Her iki toplantıda da üyelerinden ve iş dünyasından aldıkları sorun, görüş ve önerilerini ilgili bakanlıklara ileterek, çözüm önerileri üzerinde konuşuldu.
MÜSİAD Başkanı İsmail Filizfidanoğlu her iki toplantıyla ilgili değerlendirmede bulunarak şu sözleri kaydetti;
Filizfidanoğlu, Hazine ve Maliye Bakanı Nureddin Nebati'nin katıldığı, MÜSİAD Genişletilmiş Başkanlar Toplantısı'nda yaptığı konuşmasında değerlendirme yaparak, 2021'in Türkiye'nin global arenada her yönüyle ayrıştığı ve öne çıktığı bir yıl olduğuna işaret etti.
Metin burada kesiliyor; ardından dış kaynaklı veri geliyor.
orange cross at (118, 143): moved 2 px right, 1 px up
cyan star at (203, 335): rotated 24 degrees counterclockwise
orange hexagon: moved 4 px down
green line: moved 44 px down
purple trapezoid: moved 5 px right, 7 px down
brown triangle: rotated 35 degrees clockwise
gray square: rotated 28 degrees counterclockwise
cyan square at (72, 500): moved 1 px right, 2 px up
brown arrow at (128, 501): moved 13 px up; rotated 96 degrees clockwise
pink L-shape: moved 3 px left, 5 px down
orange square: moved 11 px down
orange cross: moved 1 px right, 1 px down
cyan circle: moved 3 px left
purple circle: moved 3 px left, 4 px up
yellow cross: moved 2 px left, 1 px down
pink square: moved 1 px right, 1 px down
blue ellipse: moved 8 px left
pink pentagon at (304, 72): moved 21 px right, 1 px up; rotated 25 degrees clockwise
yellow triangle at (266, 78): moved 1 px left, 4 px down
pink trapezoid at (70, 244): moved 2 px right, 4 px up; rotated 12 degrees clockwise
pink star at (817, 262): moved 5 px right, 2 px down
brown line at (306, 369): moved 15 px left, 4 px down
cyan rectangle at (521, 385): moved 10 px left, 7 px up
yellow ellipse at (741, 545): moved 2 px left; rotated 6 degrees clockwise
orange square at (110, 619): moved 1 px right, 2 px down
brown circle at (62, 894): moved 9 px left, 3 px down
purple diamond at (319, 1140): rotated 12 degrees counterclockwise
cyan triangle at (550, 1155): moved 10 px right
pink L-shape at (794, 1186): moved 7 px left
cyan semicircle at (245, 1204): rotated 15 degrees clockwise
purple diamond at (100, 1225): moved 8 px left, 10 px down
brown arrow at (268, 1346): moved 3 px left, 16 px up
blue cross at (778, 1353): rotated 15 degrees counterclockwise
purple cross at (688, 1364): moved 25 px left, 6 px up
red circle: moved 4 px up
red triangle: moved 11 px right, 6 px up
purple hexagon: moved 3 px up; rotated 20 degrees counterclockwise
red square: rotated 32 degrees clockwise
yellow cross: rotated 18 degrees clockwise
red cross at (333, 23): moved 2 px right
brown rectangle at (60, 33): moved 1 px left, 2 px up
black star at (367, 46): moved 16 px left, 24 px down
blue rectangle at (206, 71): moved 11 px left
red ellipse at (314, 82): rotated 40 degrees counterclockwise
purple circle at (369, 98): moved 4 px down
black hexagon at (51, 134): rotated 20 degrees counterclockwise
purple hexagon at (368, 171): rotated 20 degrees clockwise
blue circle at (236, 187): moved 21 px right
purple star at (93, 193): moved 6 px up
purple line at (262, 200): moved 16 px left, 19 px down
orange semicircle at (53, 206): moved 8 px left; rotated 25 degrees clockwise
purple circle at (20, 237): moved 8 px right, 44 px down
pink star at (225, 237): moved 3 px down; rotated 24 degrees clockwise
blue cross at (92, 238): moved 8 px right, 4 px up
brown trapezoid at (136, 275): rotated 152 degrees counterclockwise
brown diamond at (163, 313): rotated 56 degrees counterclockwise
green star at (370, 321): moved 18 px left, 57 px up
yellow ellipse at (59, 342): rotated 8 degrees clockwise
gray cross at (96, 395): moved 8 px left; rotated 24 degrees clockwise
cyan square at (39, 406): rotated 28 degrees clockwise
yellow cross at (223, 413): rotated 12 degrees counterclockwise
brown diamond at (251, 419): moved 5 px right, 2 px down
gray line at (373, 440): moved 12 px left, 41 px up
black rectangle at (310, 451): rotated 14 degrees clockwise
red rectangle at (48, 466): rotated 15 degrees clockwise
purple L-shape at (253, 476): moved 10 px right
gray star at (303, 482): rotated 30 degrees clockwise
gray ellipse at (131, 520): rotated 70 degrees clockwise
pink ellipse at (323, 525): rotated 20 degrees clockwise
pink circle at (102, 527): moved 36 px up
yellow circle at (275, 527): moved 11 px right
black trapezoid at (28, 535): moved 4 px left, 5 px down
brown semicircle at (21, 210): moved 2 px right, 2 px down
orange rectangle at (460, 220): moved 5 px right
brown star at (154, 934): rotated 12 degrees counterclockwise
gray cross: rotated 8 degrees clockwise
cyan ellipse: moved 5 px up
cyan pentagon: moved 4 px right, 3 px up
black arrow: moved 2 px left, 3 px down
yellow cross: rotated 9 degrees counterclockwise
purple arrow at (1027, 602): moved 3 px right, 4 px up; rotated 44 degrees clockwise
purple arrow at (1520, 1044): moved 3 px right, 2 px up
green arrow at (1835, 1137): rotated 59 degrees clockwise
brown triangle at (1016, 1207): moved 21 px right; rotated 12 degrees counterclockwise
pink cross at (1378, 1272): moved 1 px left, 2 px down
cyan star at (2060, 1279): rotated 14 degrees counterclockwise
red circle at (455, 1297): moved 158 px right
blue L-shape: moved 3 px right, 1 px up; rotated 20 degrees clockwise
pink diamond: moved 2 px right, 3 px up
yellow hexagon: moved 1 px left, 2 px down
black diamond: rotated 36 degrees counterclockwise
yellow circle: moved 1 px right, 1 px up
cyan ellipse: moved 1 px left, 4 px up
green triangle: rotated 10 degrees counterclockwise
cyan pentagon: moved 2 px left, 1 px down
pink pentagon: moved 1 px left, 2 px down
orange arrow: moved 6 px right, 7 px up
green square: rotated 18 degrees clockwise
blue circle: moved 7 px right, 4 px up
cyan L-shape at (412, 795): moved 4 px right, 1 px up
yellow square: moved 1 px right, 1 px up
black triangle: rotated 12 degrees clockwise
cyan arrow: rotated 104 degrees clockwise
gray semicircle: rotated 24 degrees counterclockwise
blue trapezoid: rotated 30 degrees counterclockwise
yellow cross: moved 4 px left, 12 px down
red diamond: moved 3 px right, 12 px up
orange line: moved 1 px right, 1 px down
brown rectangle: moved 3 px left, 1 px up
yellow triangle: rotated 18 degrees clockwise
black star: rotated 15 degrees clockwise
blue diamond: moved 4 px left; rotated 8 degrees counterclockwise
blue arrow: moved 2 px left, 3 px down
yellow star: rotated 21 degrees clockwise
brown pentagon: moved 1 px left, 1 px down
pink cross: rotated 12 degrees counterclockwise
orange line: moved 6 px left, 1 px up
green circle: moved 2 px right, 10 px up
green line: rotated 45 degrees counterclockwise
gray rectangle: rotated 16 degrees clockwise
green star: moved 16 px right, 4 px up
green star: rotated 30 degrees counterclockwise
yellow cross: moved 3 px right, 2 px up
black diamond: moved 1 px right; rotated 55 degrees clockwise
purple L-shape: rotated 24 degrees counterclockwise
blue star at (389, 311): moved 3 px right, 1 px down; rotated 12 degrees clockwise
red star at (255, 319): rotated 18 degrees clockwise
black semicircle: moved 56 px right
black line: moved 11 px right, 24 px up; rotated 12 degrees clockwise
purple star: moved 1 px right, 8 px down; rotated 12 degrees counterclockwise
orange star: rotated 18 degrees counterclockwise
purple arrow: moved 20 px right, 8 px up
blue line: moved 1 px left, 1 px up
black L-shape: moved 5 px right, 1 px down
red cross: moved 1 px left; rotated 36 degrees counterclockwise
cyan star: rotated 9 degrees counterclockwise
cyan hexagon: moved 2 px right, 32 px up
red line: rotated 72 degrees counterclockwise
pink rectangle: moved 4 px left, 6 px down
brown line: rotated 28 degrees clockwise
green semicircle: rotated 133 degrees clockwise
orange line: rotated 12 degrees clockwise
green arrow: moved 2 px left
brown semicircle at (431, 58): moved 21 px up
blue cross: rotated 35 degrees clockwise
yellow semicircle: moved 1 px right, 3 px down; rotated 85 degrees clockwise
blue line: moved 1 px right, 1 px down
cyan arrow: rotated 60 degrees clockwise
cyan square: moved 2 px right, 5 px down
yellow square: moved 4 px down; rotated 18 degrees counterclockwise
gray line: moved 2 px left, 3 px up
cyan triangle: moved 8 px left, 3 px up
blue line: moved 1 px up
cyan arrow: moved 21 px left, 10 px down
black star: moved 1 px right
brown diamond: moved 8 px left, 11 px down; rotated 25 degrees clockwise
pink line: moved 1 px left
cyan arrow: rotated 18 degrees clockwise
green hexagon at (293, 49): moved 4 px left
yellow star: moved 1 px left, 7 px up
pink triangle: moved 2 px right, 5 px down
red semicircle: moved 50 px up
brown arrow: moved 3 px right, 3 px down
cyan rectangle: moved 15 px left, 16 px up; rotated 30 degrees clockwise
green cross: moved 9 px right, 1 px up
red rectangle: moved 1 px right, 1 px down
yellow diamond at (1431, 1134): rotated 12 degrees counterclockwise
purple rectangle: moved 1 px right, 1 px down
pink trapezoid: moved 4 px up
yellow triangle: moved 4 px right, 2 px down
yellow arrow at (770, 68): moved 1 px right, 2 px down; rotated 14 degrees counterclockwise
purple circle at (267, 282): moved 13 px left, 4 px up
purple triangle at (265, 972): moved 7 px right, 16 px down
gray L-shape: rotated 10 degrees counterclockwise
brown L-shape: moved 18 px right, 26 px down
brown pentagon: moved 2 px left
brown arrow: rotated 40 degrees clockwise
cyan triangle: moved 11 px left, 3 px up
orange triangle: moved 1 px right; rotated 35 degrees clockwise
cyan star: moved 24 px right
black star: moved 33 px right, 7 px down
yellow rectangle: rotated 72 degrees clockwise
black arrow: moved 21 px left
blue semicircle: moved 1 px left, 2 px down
Türkiye'nin geçen yıl, istihdam, ihracat, üretim ve lojistik alanlarında önemli başarılara imza attığını belirten Filizfidanoğlu, 'İnanıyoruz ki 2022 Türkiye ekonomisinin, özellikle hizmet ihracatının artması ile 250 milyar dolarlık ihracat hedefini aştığı bir yıl olacak.' ifadesini kullandı.
İkinci olarak, Ticaret Bakanı Mehmet Muş'un Katıldığı, MÜSİAD Genel Merkez'inde düzenlenen '2022 Dengeli ve Güçlü Büyüme Hedefleri' toplantısına katıldı.
Filizfidanoğlu, MÜSİAD Genel Merkezi'nde gerçekleştirilen, 'MÜSİAD 2022 Dengeli ve Güçlü Büyüme Hedefleri' toplantısında yaptığı konuşmada, Türk Lirasını Özendirme Paketi'nin açıklanması sonrasında döviz karşısında hızlı bir değer kazanan Türk lirasının, iç piyasada fiyatlar üzerindeki maliyet enflasyonu baskısını ciddi oranda azalttığını ve bu sürecin Türkiye ekonomisi için bir milat olduğuna inandıklarını söyledi.
Türkiye ekonomisinde 2022 yılına yönelik negatif beklentilerin, 20 Aralık akşamı açıklanan Özendirme Paketi'nin ardından pozitif bir beklentiye döndüğünü dile getiren Filizfidanoğlu, 'Üreticilerimiz, sanayicilerimiz ve girişimcilerimizden oluşan üyelerimiz ile yaptığımız ekonomi anketinde de gördük ki 2022'den herkes çok daha umutlu.' diye konuştu.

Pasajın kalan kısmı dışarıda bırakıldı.